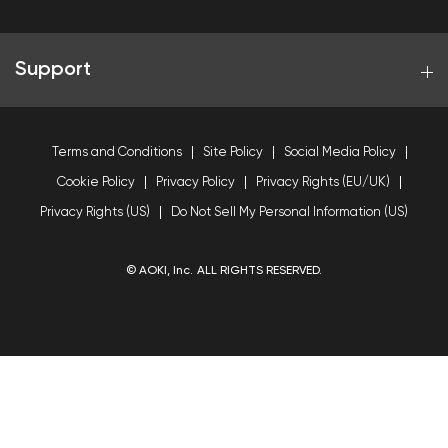
Support
Terms and Conditions
Site Policy
Social Media Policy
Cookie Policy
Privacy Policy
Privacy Rights (EU/UK)
Privacy Rights (US)
Do Not Sell My Personal Information (US)
© AOKI, Inc. ALL RIGHTS RESERVED.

# # # # # # #

REQUIRED ACTION: Print from the line containing "Privacy Rights (US)" to the last line above, exactly as written.

ANSWER FOR THE TASK:
Privacy Rights (US)
Do Not Sell My Personal Information (US)
© AOKI, Inc. ALL RIGHTS RESERVED.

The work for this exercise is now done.